Reid, who signed on with the Wolves as an undrafted free agent before earning a full-time roster spot at NBA Summer League in 2019, has played a bigger role thus far, holds career averages of 9.5 points on 49.0/34.4/72.3 shooting splits , 3.9 rebounds, 0.9 assists, and 1.4 stocks in 17.3 minutes per game in his 177 games played.

The contract options are identical for both players. They carry a non-guaranteed salary of $1,930,681, which will become fully guaranteed if the player is on the roster on January 10, 2023, and the player will enter unrestricted free agency next summer if there is no extension signed beforehand, per Spotrac.

Despite the identical outcomes today, Nowell and Reid have different outlooks moving forward.

Timberwolves Head Coach Chris Finch has gone out of his way to praise Nowell as a member of the team’s young core moving forward, despite just drafting a combo guard/wing hybrid in Wendell Moore Jr. at No. 26 jumpsuit.

“He’s an x-factor, he’s a game-changer. I think everybody needs that. He has the ability to create his own basket, he has the ability to attack switching, he’s actually an underrated playmaker, his defense improved quite a bit from the year before,” Finch said yesterday about Nowell after the Wolves’ introductory press conference for their 2022 NBA draft class. “We’re trying to figure out how to get a role, a more consistent role, for him. And we want him to feel as a part of our young core as anybody else that’s here.”

There has been consistent, corresponding speculation this offseason about Malik Beasley’s role with the team moving forward, as well. Finch’s praise of Nowell further fueled the questions about Beasley.

Whether Beasley gets moved in order to free up a rotation spot and more consistent role for Nowell remains to be seen, but it certainly is a situation worth monitoring. But, if Beasley does get moved, it would make sense that the Timberwolves move to sign Nowell to a contract extension before he hits unrestricted free agency next summer.

Reid, on the other hand, just saw the Wolves take in the first round a bigger, more defensively prominent center that fits more of what the team needs moving forward. He has done an admirable job playing to the best of his ability in support of an All-NBA center in Karl-Anthony Towns, but is physically limited by his size at 6-foot-9. To his credit, Reid uses his 7-foot-3 wingspan well, but has a lower floor and lower ceiling than rookie center Walker Kessler given his measurements.
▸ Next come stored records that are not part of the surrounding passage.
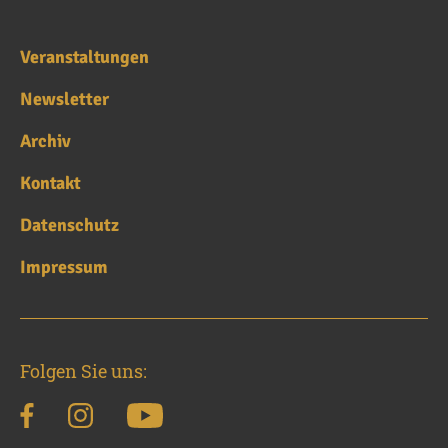
Veranstaltungen
Newsletter
Archiv
Kontakt
Datenschutz
Impressum
Folgen Sie uns: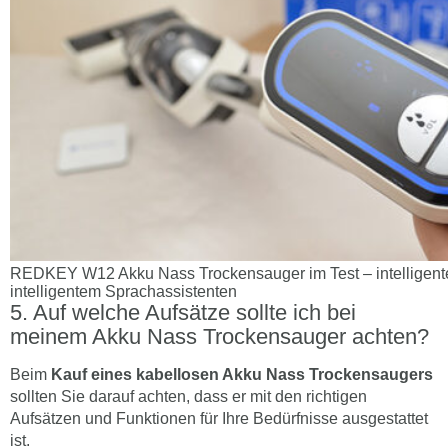
REDKEY W12 Akku Nass Trockensauger im Test – intelligente
intelligentem Sprachassistenten
Auf welche Aufsätze sollte ich bei
meinem Akku Nass Trockensauger achten?
Beim
Kauf eines kabellosen Akku Nass Trockensaugers
sollten Sie darauf achten, dass er mit den richtigen
Aufsätzen und Funktionen für Ihre Bedürfnisse ausgestattet
ist.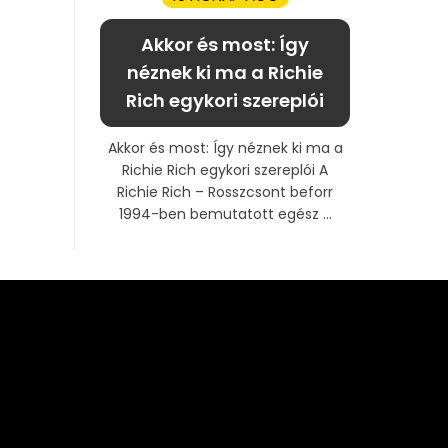
Akkor és most: Így
néznek ki ma a Richie
Rich egykori szereplói
Akkor és most: Így néznek ki ma a
Richie Rich egykori szereplói A
Richie Rich – Rosszcsont beforr
1994-ben bemutatott egész ...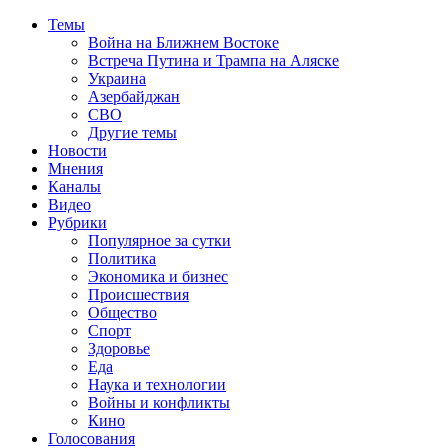
Темы
Война на Ближнем Востоке
Встреча Путина и Трампа на Аляске
Украина
Азербайджан
СВО
Другие темы
Новости
Мнения
Каналы
Видео
Рубрики
Популярное за сутки
Политика
Экономика и бизнес
Происшествия
Общество
Спорт
Здоровье
Еда
Наука и технологии
Войны и конфликты
Кино
Голосования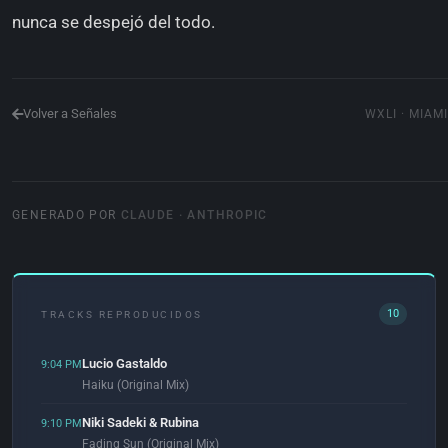
nunca se despejó del todo.
Volver a Señales
WXLI · MIAMI
GENERADO POR
CLAUDE · ANTHROPIC
10
TRACKS REPRODUCIDOS
Lucio Gastaldo
9:04 PM
Haiku (Original Mix)
Niki Sadeki & Rubina
9:10 PM
Fading Sun (Original Mix)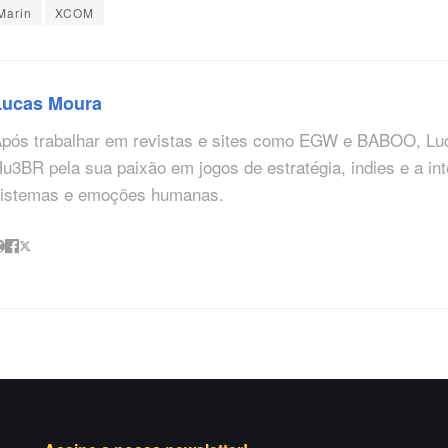
Marin
XCOM
Lucas Moura
pós trabalhar em revistas e sites como EGW e BABOO, Lu
u3BR pela sua paixão em jogos de estratégia, indies e a in
istemas e emoções humanas.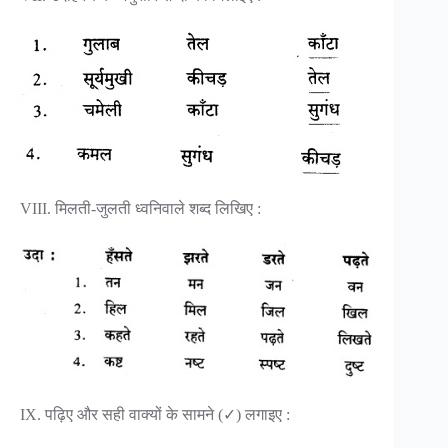
VIII. मिलती-जुलती ध्वनिवाले शब्द लिखिए :
IX. पढ़िए और सही वाक्यों के सामने (✓) लगाइए :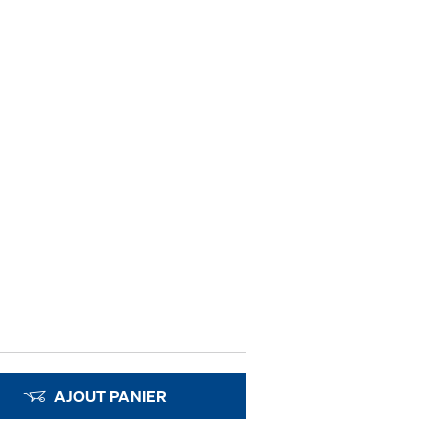
AJOUT PANIER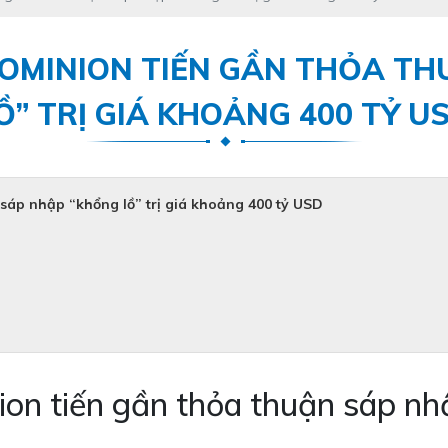
OMINION TIẾN GẦN THỎA T
Ồ” TRỊ GIÁ KHOẢNG 400 TỶ U
sáp nhập “khổng lồ” trị giá khoảng 400 tỷ USD
n tiến gần thỏa thuận sáp nhập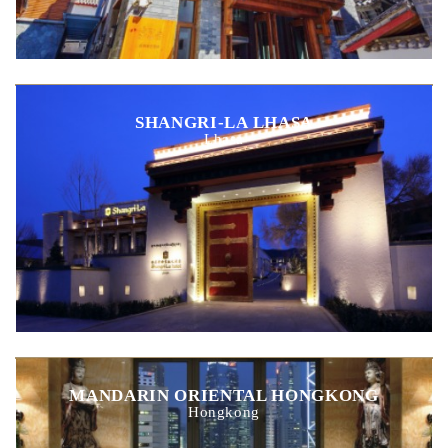
SHANGRI-LA LHASA
Lhasa
MANDARIN ORIENTAL HONGKONG
Hongkong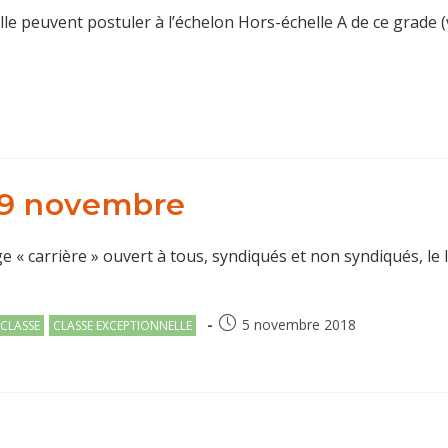
le peuvent postuler à l’échelon Hors-échelle A de ce grade (vo
 19 novembre
 carrière » ouvert à tous, syndiqués et non syndiqués, le 
Publication
5 novembre 2018
CLASSE
CLASSE EXCEPTIONNELLE
publiée :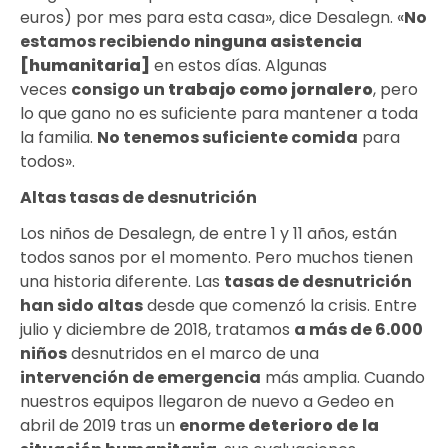
euros) por mes para esta casa», dice Desalegn. «
No
estamos recibiendo
ninguna asistencia
[humanitaria]
en estos días. Algunas
veces
consigo un
trabajo como jornalero
, pero
lo que gano no es suficiente para mantener a toda
la familia.
No tenemos suficiente comida
para
todos».
Altas tasas de desnutrición
Los niños de Desalegn, de entre 1 y 11 años, están
todos sanos por el momento. Pero muchos tienen
una historia diferente. Las
tasas de desnutrición
han sido altas
desde que comenzó la crisis. Entre
julio y diciembre de 2018, tratamos
a más de 6.000
niños
desnutridos en el marco de una
intervención de emergencia
más amplia. Cuando
nuestros equipos llegaron de nuevo a Gedeo en
abril de 2019 tras un
enorme
deterioro de la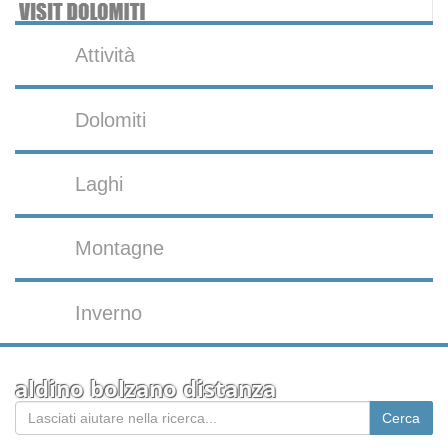
Attività
Dolomiti
Laghi
Montagne
Inverno
aldino bolzano distanza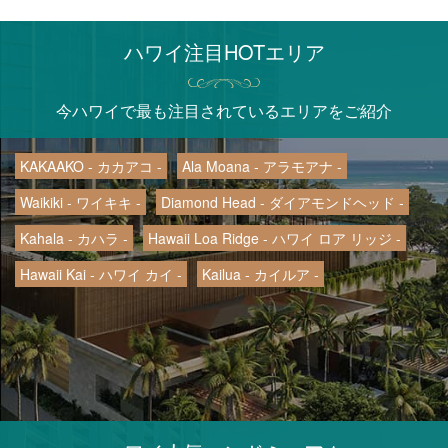
ハワイ注目HOTエリア
今ハワイで最も注目されているエリアをご紹介
KAKAAKO - カカアコ -
Ala Moana - アラモアナ -
Waikiki - ワイキキ -
Diamond Head - ダイアモンドヘッド -
Kahala - カハラ -
Hawaii Loa Ridge - ハワイ ロア リッジ -
Hawaii Kai - ハワイ カイ -
Kailua - カイルア -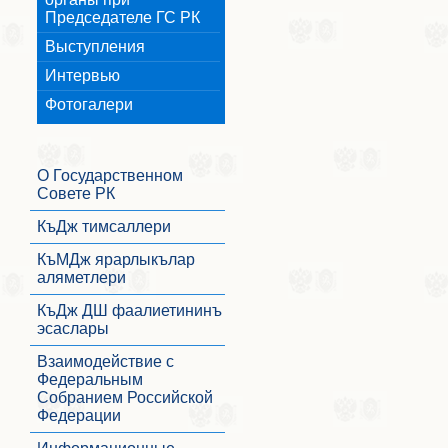
Председателе ГС РК
Выступления
Интервью
Фотогалери
О Государственном
Совете РК
КъДж тимсаллери
КъМДж ярарлыкълар
аляметлери
КъДж ДШ фаалиетининъ
эсаслары
Взаимодействие с
Федеральным
Собранием Российской
Федерации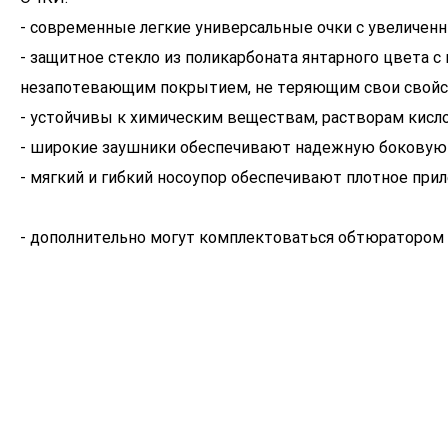
- современные легкие универсальные очки с увеличе
- защитное стекло из поликарбоната янтарного цвета
незапотевающим покрытием, не теряющим свои свойс
- устойчивы к химическим веществам, растворам кисл
- широкие заушники обеспечивают надежную боковую 
- мягкий и гибкий носоупор обеспечивают плотное прил
- дополнительно могут комплектоваться обтюратором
Kessler stands 7-foot-1 with a 7-foot-4 wingspan and is more physically imposing defensively. Finch has been adamant that they will bring on Kessler slowly.

“We’re not going to put too much pressure on them to be great right away. We want them to come in, adjust to the league, keep developing,” Finch said. “They all do things at the NBA level that we think translates to role players and complementary players and that’s the best way to get on the floor, grow your role and grow your career from there.”

Given the non-guaranteed nature of Reid’s contract, it is plausible that he may be a casualty of a roster crunch. The Wolves have been rumored to be interested in Utah Jazz center Rudy Gobert, as well as Los Angeles Clippers backup center Isaiah Hartenstein. Bottom line, they have been interesting in adding another center with their mid-level exception or bi-annual exception despite drafting Kessler, which isn’t a good sign for Reid’s long-term future in Minnesota.

The 2022 NBA Free Agency moratorium begins tomorrow, Thursday June 30, at 5 PM CT, so we will gain further clarity soon enough on what the Wolves may look like come training camp.